Толпа закружилась под деревом, точно в водовороте; лишь стоны вырывались из этого водоворота, и некоторое время ничего нельзя было различить. Наконец крик ужаса вырвался из груди нападающих, и они рассеялись в одну минуту.
Под деревом остался пан Лонгин, а у его ног груда вздрагивающих в предсмертной агонии людей.
— Веревок, веревок! — загремел чей-то голос.
Всадники тотчас же поскакали за веревками и привезли их в одно мгновение. И вот человек двадцать здоровенных мужиков схватились за толстую веревку, по десять за каждый конец, и старались привязать рыцаря к дереву.
Но пан Лонгин ударил мечом и мужики с обеих сторон упали на землю. С тем же успехом пробовали затем татары.
Видя, что слишком большая толпа только мешает, еще раз пошло человек пятнадцать самых смелых ногайцев, желая во что бы то ни стало взять живьем великана, но он разорвал их, как разрывает дикий вепрь собак. Дуб, выросший из двух могучих стволов, закрывал рыцаря сзади, спереди же, кто только приближался на длину меча, погибал, не издав даже крика. Нечеловеческая сила Подбипенты, казалось, все возрастала с каждой минутой.
Видя это, разъяренные ордынцы оттеснили казаков, и кругом раздались их дикие крики:
— Ук! Ук!..
Тогда, при виде луков и высыпаемых из колчанов стрел, понял пан Подбипента, что приближается час его смерти, и стал молиться Пресвятой Деве.
Воцарилась тишина. Толпа затаила дыхание, ожидая, что будет.

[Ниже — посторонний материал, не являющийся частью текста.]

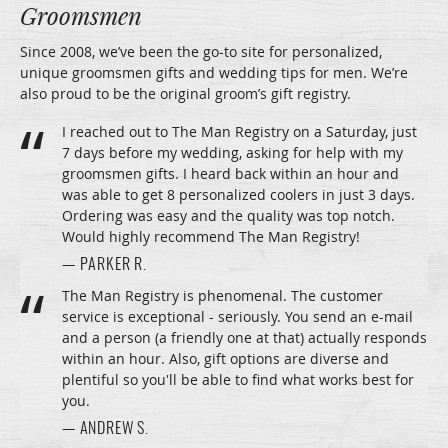
Groomsmen
Since 2008, we’ve been the go-to site for personalized,
unique groomsmen gifts and wedding tips for men. We’re
also proud to be the original groom’s gift registry.
I reached out to The Man Registry on a Saturday, just
7 days before my wedding, asking for help with my
groomsmen gifts. I heard back within an hour and
was able to get 8 personalized coolers in just 3 days.
Ordering was easy and the quality was top notch.
Would highly recommend The Man Registry!
— PARKER R.
The Man Registry is phenomenal. The customer
service is exceptional - seriously. You send an e-mail
and a person (a friendly one at that) actually responds
within an hour. Also, gift options are diverse and
plentiful so you'll be able to find what works best for
you.
— ANDREW S.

Первая стрела просвистела, когда рыцарь читал: "Дева прославленная", и застряла у него в плече.
Слова литании смешались со свистом стрел.
И когда рыцарь сказал: "Звезда утренняя", стрелы вонзились ему в руки, в плечи и в ноги… Кровь из виска заливала ему глаза, и он видел, как в тумане: луг, татар, но уже не слышал свиста стрел. Чувствовал, что слабеет, что ноги подкашиваются под ним, голова падает на грудь… и, наконец, склонил колена.

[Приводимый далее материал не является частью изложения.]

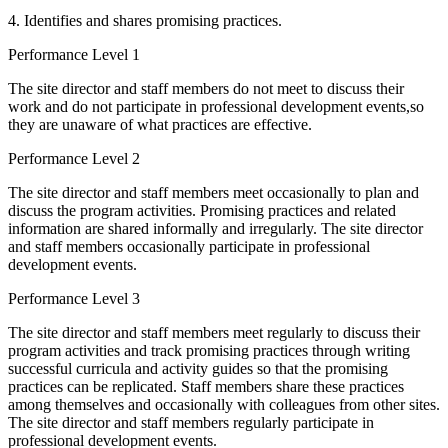
4. Identifies and shares promising practices.
Performance Level 1
The site director and staff members do not meet to discuss their
work and do not participate in professional development events,so
they are unaware of what practices are effective.
Performance Level 2
The site director and staff members meet occasionally to plan and
discuss the program activities. Promising practices and related
information are shared informally and irregularly. The site director
and staff members occasionally participate in professional
development events.
Performance Level 3
The site director and staff members meet regularly to discuss their
program activities and track promising practices through writing
successful curricula and activity guides so that the promising
practices can be replicated. Staff members share these practices
among themselves and occasionally with colleagues from other sites.
The site director and staff members regularly participate in
professional development events.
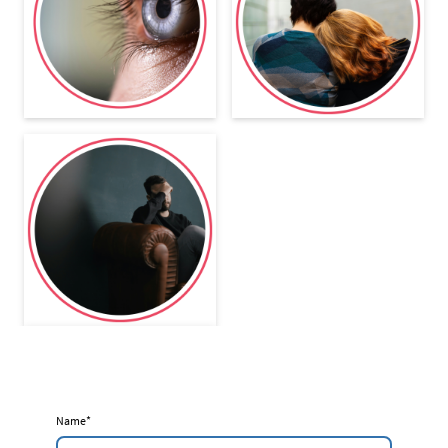
Name
*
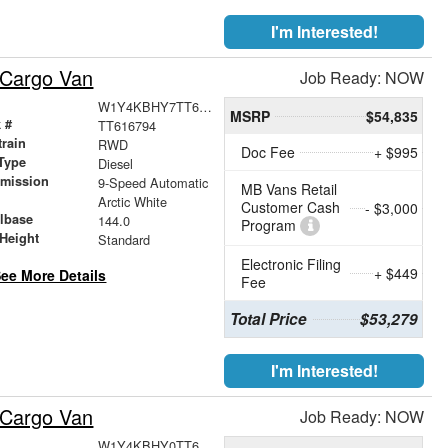
I'm Interested!
 Cargo Van
Job Ready: NOW
W1Y4KBHY7TT616794
MSRP
$54,835
 #
TT616794
train
RWD
Doc Fee
+ $995
Type
Diesel
smission
9-Speed Automatic
MB Vans Retail
r
Arctic White
Customer Cash
- $3,000
lbase
144.0
Program
Height
Standard
Electronic Filing
+ $449
ee More Details
Fee
Total Price
$53,279
I'm Interested!
 Cargo Van
Job Ready: NOW
W1Y4KBHY0TT619875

Потом, почти со стоном уже, сказал пан Лонгин: "Царица ангелов!" — и то были последние его слова на земле.
Небесные ангелы взяли его душу и сложили ее, как светлую жемчужину, у ног "Царицы ангелов".
Пан Володыевский и Заглоба на следующий день утром стояли на валах между солдатами, пристально всматриваясь в сторону неприятельского лагеря, откуда приближались массы черни. Скшетуский был на совещании у князя, а они, пользуясь временным спокойствием, говорили о вчерашнем дне и о движении в неприятельском лагере.
— Это не предвещает нам ничего хорошего, — сказал Заглоба, указывая на черную массу, надвигавшуюся, подобно огромной туче. — Наверно, они опять двинутся на штурм, а у нас уже отнялись руки.